In October 1999, Anchorage police arrested him on charges of eluding a police officer and theft of a third vehicle. Around the same time, he also was charged with attempted burglary and third-degree assault after driving into someone's leg, according to Buttcane. He was detained at McLaughlin Youth Center in Anchorage.
On Jan. 31, 2000, after he was convicted in the juvenile system of three counts of vehicle theft and failing to stop for an officer, he was ordered to stay at McLaughlin for long-term treatment.
In March, just before his 19th birthday, Esper was released.
Days later, on March 10, he was arrested on charges of vehicle theft, drunken driving and driving with a suspended license. Military police found Esper parked and either passed out or asleep, court records show.
On June 22, a judge sentenced Esper to three years of probation in exchange for a guilty plea on charges of drunken driving and vehicle theft, according to District Attorney Susan Parks. A charge of driving with a suspended license was dropped, Parks said.

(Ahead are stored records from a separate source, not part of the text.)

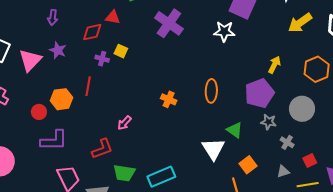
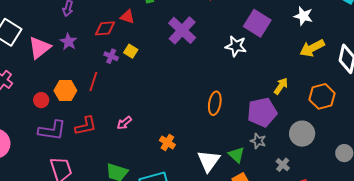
orange cross: (169, 99) -> (167, 143), moved
gray star: (268, 122) -> (258, 141), moved
green triangle: (235, 130) -> (236, 155), moved
red L-shape: (102, 149) -> (86, 126), moved

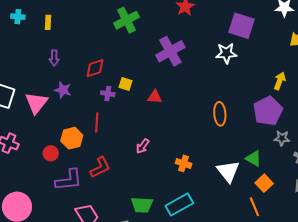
red triangle: (127, 17) -> (155, 97), moved
purple cross: (182, 30) -> (170, 51), turned 32
pink arrow: (124, 123) -> (143, 146), moved
gray star: (258, 141) -> (282, 138), moved

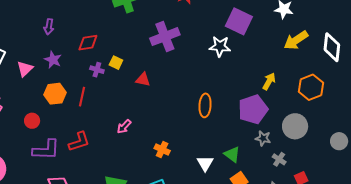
pink triangle: (36, 103) -> (25, 69), size x0.7
orange hexagon: (72, 138) -> (55, 94), moved
white triangle: (228, 171) -> (205, 163), size x0.7

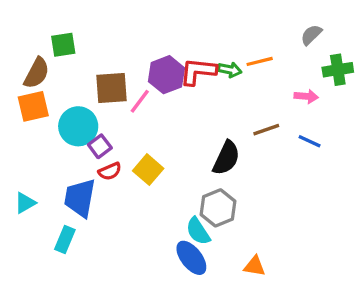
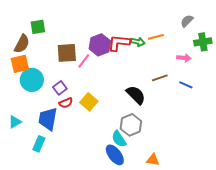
cyan circle: (78, 126) -> (32, 80), moved
black semicircle: (226, 158) -> (136, 95), turned -70

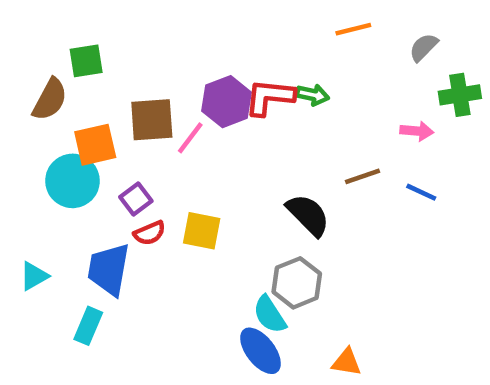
orange line: (156, 37) -> (353, 29), moved
orange square: (20, 64) -> (95, 145), moved
yellow square: (89, 102) -> (202, 231), turned -30

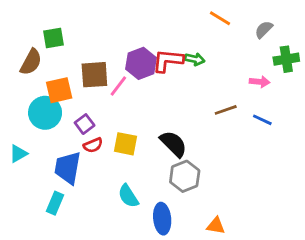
orange line: (353, 29) -> (220, 18), turned 45
black semicircle: (308, 215) -> (173, 144), moved
cyan triangle: (34, 276) -> (18, 154), moved
cyan semicircle: (270, 315) -> (128, 196), moved
blue ellipse: (260, 351) -> (162, 219), turned 32

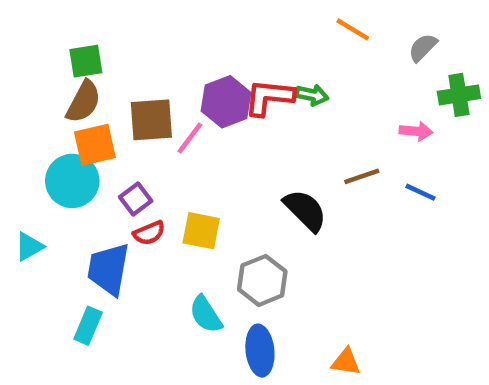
brown semicircle: (31, 62) -> (84, 102), moved
black semicircle: (173, 144) -> (305, 210), moved
gray hexagon: (185, 176) -> (262, 280), moved

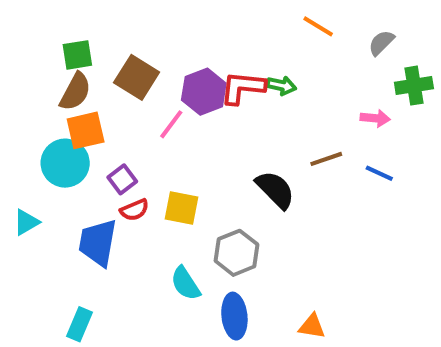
brown square: (151, 120) -> (137, 77), moved, turned 36
cyan rectangle: (88, 326) -> (79, 324), moved

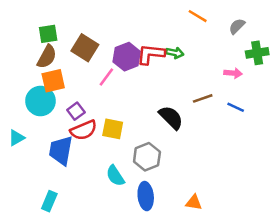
red semicircle: (134, 210) -> (84, 130), size x1.5

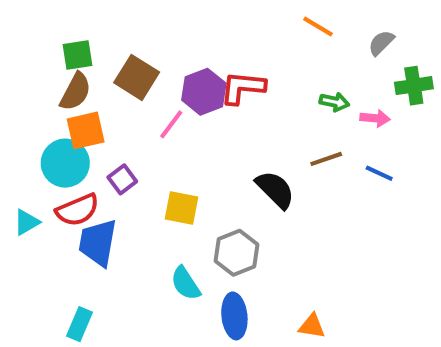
green arrow: (175, 53) -> (334, 102), moved
red semicircle: (84, 130) -> (77, 210), moved

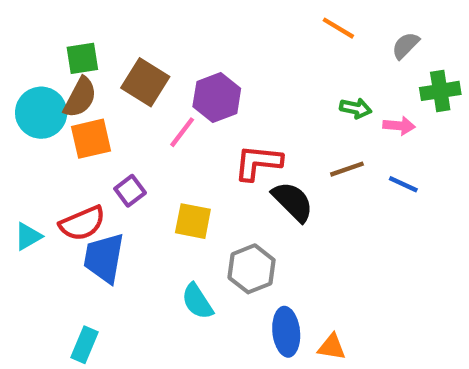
red L-shape: (243, 88) -> (258, 163), moved
cyan circle: (65, 163) -> (41, 113), moved
blue ellipse: (234, 316) -> (286, 332), moved

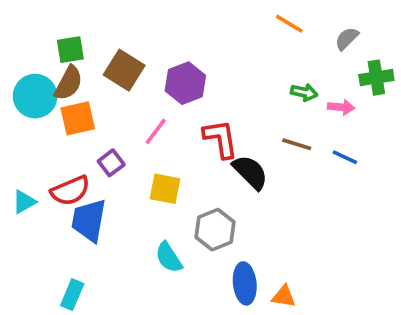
pink line: (182, 132) -> (156, 131), moved
red L-shape: (258, 163) -> (221, 139), turned 75
brown line: (347, 169) -> (297, 144), turned 36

Robert Esper, who went by Bobby, grew up a nice kid who played hockey, according to Anchorage politician Ray Metcalfe, who has known Bobby's father, bus driver Robert F. Esper, for about 20 years.
Bobby's life was never easy, according to Metcalfe. The boy's parents divorced when he was little. He lived with his mother until he was about 7, when she died of cancer, Metcalfe said.
Many adults tried to persuade Bobby to get his life together and straighten out, he said.
''First thing I know, he's a 4-year-old kid, and then he's an 18-year-old in trouble,'' he said.